ACTIVITY>
Set down the material exactly as given, please, from its first line through the line that includes "Поступление в организм нарастающих доз".

ENTRIES SUPPLIED>
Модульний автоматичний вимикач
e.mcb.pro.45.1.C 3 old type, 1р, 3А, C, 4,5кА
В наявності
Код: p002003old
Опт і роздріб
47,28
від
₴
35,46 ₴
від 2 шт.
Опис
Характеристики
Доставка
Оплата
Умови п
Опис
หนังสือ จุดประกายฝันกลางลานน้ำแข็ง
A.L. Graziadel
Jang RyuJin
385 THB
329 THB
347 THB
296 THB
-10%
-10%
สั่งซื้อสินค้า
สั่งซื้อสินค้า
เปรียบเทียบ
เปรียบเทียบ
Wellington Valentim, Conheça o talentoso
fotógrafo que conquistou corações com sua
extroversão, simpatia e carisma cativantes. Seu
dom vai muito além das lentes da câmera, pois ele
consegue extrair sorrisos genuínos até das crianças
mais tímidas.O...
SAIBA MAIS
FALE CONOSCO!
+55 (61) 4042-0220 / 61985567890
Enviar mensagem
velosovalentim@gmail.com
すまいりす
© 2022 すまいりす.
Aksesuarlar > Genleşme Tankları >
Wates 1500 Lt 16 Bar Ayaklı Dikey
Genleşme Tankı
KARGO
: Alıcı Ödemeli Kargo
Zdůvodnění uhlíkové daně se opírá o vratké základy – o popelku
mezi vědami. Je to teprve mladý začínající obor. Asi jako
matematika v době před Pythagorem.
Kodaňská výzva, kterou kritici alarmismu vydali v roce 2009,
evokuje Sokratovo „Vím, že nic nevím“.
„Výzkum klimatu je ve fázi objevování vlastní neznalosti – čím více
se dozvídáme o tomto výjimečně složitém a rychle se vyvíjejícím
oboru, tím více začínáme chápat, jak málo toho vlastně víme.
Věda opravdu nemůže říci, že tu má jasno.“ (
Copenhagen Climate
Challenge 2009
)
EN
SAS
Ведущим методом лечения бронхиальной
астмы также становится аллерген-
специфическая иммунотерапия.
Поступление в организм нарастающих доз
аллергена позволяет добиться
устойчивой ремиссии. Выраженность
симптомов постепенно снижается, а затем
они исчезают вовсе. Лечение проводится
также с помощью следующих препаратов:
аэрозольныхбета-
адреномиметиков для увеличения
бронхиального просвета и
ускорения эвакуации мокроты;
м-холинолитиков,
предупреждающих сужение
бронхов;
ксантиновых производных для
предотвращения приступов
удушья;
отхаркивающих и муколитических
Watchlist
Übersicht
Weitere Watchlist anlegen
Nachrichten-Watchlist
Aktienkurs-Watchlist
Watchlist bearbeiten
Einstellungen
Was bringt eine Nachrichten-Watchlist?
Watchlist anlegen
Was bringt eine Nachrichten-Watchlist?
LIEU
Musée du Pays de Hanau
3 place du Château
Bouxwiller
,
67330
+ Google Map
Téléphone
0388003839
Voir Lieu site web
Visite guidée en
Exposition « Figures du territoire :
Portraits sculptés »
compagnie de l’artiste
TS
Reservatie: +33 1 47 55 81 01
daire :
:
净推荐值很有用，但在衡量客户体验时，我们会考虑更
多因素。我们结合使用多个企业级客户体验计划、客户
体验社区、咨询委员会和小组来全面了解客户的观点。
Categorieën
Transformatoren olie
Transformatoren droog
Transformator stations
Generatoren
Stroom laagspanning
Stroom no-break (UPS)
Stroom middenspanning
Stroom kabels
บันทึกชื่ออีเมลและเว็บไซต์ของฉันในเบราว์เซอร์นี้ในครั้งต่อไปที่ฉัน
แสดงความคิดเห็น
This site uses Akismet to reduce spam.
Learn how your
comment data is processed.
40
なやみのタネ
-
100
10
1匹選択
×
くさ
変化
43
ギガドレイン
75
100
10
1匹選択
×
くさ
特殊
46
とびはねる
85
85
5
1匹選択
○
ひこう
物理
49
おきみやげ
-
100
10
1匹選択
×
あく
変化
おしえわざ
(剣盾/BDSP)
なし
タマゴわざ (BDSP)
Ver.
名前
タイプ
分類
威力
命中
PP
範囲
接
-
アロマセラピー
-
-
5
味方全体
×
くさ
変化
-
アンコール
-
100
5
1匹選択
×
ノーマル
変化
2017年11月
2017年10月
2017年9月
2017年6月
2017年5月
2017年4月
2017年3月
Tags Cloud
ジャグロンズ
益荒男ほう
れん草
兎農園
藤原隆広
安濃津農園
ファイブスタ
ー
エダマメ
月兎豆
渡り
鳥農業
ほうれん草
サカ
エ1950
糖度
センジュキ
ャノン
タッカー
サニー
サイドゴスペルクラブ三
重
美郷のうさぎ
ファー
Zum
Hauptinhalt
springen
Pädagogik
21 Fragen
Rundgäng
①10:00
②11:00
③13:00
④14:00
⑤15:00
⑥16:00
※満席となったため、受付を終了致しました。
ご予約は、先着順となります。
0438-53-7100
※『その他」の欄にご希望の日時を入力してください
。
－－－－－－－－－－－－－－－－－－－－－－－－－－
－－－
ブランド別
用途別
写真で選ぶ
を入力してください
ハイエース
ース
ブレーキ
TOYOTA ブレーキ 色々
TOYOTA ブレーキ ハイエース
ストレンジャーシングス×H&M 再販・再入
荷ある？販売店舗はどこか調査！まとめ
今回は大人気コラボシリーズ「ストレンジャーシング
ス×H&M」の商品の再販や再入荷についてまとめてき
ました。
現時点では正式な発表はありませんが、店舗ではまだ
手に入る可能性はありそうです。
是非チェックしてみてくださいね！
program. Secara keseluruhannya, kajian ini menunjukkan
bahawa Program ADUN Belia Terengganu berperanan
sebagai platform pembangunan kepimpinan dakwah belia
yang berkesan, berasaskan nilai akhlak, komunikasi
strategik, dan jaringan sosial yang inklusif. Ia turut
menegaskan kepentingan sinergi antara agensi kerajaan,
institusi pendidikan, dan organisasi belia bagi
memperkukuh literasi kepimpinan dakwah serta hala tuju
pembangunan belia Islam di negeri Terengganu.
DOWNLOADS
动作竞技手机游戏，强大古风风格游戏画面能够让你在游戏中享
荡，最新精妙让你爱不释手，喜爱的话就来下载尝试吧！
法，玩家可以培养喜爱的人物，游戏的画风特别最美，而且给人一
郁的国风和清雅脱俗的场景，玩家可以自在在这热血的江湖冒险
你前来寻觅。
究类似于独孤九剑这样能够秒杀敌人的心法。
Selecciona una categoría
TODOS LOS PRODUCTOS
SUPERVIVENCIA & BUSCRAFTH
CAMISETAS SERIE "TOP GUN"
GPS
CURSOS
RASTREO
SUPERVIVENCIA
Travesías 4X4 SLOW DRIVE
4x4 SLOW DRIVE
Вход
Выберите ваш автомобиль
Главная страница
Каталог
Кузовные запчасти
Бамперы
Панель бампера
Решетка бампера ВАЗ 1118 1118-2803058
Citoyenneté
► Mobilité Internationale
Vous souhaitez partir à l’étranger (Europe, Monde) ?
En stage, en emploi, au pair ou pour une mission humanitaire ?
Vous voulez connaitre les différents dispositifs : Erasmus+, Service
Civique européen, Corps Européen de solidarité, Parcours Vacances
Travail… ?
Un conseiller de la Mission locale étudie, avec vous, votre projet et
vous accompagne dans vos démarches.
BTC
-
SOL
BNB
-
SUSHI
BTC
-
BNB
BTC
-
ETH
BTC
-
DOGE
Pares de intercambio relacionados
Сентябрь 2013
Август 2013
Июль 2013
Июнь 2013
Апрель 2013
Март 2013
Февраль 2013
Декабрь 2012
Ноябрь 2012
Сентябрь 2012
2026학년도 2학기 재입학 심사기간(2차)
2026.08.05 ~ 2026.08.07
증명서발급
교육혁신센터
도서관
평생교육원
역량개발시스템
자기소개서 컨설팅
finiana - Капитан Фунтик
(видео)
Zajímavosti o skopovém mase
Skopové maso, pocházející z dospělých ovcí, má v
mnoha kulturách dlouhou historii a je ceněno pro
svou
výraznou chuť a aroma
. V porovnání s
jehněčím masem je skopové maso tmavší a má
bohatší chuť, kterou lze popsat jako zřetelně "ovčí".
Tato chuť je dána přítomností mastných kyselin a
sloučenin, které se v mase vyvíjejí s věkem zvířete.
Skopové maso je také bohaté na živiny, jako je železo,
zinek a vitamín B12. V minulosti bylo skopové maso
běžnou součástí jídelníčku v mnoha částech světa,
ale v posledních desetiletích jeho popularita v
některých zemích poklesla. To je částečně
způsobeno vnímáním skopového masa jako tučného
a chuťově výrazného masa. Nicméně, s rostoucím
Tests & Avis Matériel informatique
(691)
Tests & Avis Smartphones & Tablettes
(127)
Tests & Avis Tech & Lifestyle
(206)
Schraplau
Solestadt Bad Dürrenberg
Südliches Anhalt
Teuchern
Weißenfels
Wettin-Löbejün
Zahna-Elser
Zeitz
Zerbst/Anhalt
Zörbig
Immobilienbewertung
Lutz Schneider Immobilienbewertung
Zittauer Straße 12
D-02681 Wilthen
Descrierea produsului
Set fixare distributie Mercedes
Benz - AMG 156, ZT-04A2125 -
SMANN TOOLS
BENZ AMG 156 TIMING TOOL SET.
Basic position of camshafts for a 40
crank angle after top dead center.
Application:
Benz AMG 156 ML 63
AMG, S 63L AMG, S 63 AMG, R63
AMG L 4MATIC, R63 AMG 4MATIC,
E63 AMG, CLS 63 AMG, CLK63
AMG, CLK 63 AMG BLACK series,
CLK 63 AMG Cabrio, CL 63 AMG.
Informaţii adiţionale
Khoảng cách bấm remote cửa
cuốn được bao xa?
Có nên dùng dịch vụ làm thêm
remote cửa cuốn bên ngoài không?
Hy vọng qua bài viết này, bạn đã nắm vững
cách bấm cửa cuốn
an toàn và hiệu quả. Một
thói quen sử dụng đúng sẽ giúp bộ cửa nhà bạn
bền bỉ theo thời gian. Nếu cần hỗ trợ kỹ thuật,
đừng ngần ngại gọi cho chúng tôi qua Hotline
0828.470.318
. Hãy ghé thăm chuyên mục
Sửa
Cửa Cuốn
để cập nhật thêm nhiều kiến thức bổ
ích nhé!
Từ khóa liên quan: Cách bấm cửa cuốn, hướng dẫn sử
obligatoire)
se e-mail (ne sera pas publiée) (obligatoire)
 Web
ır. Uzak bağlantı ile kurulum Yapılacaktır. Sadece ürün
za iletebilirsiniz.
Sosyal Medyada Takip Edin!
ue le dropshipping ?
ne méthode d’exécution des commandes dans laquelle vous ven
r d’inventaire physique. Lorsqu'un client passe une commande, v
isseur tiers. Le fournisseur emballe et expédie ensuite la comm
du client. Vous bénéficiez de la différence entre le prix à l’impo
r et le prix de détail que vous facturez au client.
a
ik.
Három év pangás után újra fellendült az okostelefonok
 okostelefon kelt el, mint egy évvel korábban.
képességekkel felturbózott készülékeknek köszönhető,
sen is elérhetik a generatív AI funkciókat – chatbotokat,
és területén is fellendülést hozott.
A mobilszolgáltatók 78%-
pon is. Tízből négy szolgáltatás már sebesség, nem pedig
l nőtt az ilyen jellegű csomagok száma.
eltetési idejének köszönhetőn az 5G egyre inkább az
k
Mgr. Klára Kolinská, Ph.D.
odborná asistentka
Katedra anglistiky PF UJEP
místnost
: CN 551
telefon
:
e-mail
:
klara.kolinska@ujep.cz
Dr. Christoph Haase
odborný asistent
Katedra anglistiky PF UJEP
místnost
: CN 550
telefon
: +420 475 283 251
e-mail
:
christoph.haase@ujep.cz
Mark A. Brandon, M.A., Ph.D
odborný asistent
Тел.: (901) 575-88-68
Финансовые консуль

ANSWER TO THIS TASK>
Модульний автоматичний вимикач
e.mcb.pro.45.1.C 3 old type, 1р, 3А, C, 4,5кА
В наявності
Код: p002003old
Опт і роздріб
47,28
від
₴
35,46 ₴
від 2 шт.
Опис
Характеристики
Доставка
Оплата
Умови п
Опис
หนังสือ จุดประกายฝันกลางลานน้ำแข็ง
A.L. Graziadel
Jang RyuJin
385 THB
329 THB
347 THB
296 THB
-10%
-10%
สั่งซื้อสินค้า
สั่งซื้อสินค้า
เปรียบเทียบ
เปรียบเทียบ
Wellington Valentim, Conheça o talentoso
fotógrafo que conquistou corações com sua
extroversão, simpatia e carisma cativantes. Seu
dom vai muito além das lentes da câmera, pois ele
consegue extrair sorrisos genuínos até das crianças
mais tímidas.O...
SAIBA MAIS
FALE CONOSCO!
+55 (61) 4042-0220 / 61985567890
Enviar mensagem
velosovalentim@gmail.com
すまいりす
© 2022 すまいりす.
Aksesuarlar > Genleşme Tankları >
Wates 1500 Lt 16 Bar Ayaklı Dikey
Genleşme Tankı
KARGO
: Alıcı Ödemeli Kargo
Zdůvodnění uhlíkové daně se opírá o vratké základy – o popelku
mezi vědami. Je to teprve mladý začínající obor. Asi jako
matematika v době před Pythagorem.
Kodaňská výzva, kterou kritici alarmismu vydali v roce 2009,
evokuje Sokratovo „Vím, že nic nevím“.
„Výzkum klimatu je ve fázi objevování vlastní neznalosti – čím více
se dozvídáme o tomto výjimečně složitém a rychle se vyvíjejícím
oboru, tím více začínáme chápat, jak málo toho vlastně víme.
Věda opravdu nemůže říci, že tu má jasno.“ (
Copenhagen Climate
Challenge 2009
)
EN
SAS
Ведущим методом лечения бронхиальной
астмы также становится аллерген-
специфическая иммунотерапия.
Поступление в организм нарастающих доз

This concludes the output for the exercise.